Laser cutting may have been widely used for decades, but to many it’s still a futuristic new technology. We can probably thank sci-fi movies and Star Wars for that. But the industry is continually moving forward and today’s machines are even more efficient, accurate and are used for a widening range of applications.

A quick history of laser cutting

Certainly, laser cutting transformed the metal cutting world in a big way in the 1980s. Before that, the new technology had been used in a handful of niche applications, including the aerospace industry.

The 1960s was a decade of huge technological advance. The mechanism of genetic coding was discovered, satellite communication became possible, colour TVs and computers became increasingly popular and of course, man set foot on the moon.

Set against this backdrop was a growing unease at how all these new technologies were going to be used, in part driven by the Cold War, and lasers quickly became part of popular culture and were increasingly viewed as possessing the potential to be used for malevolent purposes.

The use of laser beams was aired to millions of cinema goers with a famous scene in the 1964 film Goldfinger. In one tense encounter, James Bond is tied to a cutting table beneath a laser beam. 007 escapes after striking a deal with the eponymous villain of the film. In the 1959 novel, the British spy was threatened by a circular saw as lasers had not even been invented by then. Film makers would change the saw to a laser to make the movie feel more up to date.

The first practical use of laser beams came not long after they were discovered in the ‘60s. The first working laser was built by Theodore Maiman at Hughes Research Laboratories in California, and the ability to cut materials using a laser was one of the new technology’s first noted applications.

The ability to vaporise metal with a high-powered focused beam which could cut precisely, had huge potential.
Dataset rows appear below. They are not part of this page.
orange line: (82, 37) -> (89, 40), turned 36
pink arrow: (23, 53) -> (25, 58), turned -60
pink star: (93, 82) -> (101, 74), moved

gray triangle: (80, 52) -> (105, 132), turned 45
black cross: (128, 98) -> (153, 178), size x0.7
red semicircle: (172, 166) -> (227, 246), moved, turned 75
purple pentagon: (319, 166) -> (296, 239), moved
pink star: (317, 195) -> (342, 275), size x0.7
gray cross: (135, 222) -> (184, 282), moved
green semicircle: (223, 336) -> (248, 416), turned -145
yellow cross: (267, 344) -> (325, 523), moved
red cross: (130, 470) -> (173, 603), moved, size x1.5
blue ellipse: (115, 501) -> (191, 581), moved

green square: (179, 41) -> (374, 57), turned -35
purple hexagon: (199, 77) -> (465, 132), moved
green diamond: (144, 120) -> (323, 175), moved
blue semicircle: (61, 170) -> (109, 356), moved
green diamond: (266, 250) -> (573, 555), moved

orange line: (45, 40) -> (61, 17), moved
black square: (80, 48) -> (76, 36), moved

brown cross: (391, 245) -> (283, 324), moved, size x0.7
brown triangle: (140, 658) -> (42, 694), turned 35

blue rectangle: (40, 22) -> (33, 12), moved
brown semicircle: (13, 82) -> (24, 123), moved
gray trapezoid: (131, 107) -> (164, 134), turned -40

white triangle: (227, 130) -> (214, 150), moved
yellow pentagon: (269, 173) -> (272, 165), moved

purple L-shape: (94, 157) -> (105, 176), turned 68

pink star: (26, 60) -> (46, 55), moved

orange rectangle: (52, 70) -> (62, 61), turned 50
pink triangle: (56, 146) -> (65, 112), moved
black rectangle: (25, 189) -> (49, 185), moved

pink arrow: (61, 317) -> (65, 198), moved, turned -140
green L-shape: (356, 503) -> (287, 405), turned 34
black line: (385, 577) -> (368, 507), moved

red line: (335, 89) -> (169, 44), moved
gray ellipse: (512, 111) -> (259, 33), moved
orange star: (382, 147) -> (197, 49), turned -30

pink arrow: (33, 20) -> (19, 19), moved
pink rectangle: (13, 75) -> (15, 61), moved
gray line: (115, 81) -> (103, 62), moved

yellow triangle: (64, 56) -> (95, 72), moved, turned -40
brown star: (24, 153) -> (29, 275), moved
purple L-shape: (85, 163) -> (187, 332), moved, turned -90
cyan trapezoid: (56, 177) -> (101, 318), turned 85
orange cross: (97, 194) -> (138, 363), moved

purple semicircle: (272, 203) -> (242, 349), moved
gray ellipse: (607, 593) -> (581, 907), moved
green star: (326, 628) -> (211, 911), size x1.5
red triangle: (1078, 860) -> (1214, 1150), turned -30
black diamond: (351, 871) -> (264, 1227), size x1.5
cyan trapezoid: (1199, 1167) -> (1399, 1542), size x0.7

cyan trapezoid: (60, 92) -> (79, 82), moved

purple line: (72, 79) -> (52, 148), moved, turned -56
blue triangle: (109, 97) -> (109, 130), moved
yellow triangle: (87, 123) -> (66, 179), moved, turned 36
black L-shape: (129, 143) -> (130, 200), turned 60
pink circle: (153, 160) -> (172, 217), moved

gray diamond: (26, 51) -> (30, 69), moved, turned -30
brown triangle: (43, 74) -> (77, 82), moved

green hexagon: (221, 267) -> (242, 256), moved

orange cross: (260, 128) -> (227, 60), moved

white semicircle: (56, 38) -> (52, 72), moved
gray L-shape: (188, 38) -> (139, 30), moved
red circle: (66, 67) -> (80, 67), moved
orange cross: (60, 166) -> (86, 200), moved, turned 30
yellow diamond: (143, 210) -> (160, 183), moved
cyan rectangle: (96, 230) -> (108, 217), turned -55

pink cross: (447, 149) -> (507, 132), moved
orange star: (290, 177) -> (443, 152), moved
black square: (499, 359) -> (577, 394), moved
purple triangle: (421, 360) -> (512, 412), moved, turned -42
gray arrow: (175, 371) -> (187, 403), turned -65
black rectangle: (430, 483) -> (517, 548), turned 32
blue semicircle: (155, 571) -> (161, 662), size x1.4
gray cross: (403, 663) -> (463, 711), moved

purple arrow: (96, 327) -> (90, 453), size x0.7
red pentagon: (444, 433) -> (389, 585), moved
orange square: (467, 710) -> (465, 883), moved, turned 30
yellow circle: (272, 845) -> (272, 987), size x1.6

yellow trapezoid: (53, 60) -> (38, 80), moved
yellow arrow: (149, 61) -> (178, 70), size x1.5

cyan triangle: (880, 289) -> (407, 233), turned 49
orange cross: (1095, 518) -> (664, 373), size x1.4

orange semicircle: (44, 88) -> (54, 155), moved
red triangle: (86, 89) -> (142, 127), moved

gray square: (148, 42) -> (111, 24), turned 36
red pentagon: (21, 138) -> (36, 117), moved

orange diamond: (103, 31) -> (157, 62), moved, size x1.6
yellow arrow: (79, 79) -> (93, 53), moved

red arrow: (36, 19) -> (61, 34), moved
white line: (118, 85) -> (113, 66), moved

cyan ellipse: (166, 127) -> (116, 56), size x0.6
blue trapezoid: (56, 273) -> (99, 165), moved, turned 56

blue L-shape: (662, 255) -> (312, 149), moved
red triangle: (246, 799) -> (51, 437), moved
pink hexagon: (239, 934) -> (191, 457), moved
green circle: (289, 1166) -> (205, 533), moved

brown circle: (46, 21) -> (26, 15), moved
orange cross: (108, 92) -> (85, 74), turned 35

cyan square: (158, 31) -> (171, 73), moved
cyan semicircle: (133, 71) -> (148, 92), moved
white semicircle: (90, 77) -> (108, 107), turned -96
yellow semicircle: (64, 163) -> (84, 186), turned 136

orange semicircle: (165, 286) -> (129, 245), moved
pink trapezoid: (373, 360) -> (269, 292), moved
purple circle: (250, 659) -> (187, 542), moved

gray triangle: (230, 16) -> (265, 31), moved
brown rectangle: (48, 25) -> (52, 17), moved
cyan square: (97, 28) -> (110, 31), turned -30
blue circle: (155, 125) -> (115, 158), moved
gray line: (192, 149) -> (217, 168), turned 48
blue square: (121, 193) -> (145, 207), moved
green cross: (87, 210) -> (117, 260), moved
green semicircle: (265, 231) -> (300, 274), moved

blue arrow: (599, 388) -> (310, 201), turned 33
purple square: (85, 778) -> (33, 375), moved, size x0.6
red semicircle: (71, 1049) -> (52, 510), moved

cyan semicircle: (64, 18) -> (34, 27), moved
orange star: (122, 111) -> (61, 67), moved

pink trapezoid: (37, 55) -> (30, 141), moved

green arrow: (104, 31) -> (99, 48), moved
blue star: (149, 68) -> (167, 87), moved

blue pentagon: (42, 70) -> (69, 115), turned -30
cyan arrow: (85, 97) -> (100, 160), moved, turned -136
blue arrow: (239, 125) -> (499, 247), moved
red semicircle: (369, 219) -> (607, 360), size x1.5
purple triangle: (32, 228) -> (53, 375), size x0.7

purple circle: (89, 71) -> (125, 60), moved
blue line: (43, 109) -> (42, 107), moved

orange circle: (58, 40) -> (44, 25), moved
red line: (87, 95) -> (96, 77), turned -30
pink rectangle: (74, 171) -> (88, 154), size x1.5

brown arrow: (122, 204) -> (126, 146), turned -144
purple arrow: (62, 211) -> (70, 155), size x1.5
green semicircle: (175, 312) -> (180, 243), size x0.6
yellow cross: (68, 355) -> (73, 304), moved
Gas laser cutting and crystal laser cutting processes were developed around the same time in the middle of the decade.

Once the potential of the new technology for industrial purposes was established, it became used in more and more applications. Come the 1970s, the likes of Western Electric were producing laser cutting machines in large numbers.

The laser revolution

By the 1980s, it was estimated there were 20,000 laser cutting machines in use worldwide. Subcon was formed in the Midlands in the same decade by husband and wife Bill and Christine Brown. Since then the company has become one of the largest laser cutting operations in the UK. Indeed, the popularity of laser profiling depends much on the work of such innovative companies back in the early days.

30 years ago, many customers were still unsure about laser cutting and often assumed the new technology was simply too advanced for the job they needed doing. Of course, once they had been convinced by the application, there was no turning back.

Industry observers in the 80s predicted that laser technology would herald a new industrial revolution, and perhaps they were right. Nowadays lasers are used in a huge number of applications from manufacturing to medicine, from the military, to scientific fields, to commercial enterprises.

Laser cutting continued to be refined through into the new millennium and the scale of the industry continued to grow. The costs associated with the process fell dramatically with advances in machinery and many new entrants came into the market.

If progress was halted somewhat by the recession that began in 2007, the seismic economic turmoil that followed forced the industry to refocus and refine its operations. With business tougher than it had been for generations, and margins tightly squeezed, it fell to pioneering firms like SubCon to keep pushing #GBmfg ahead.

Laser cutting today

Notable progress in recent years has been the ability of the industry to cut costs, refocus its lean operations and reduce production and delivery times.

Laser cutting processes are now incredibly stable. Carbon dioxide laser cutting remains as popular as ever and its ability to cut such a wide range of materials – including plastics and other non-metallic substances – means the technique is incredibly versatile.

However, advances in fibre optic lasers are really enabling the industry to revive its competitive edge. A fibre laser, which is a solid-state laser amplified in glass fibre, is hugely powerful – up to 100 times higher than a CO2 laser.

Extremely quick in cutting thinner material, fibre lasers have made great strides in recent years in the application of cutting thicker pieces. SubCon’s machines can cut certain materials up to 40mm thick and such machines are efficient, using 40% less electricity.

The world is currently in the midst of a huge upward trajectory in technological development and the laser cutting industry continues to power ahead as quickly as it has done since the 1960s.

Developments in software and automation will drive the next wave of advances and the use of laser cutting continues to grow beyond manufacturing into art and design, clothing and fashion.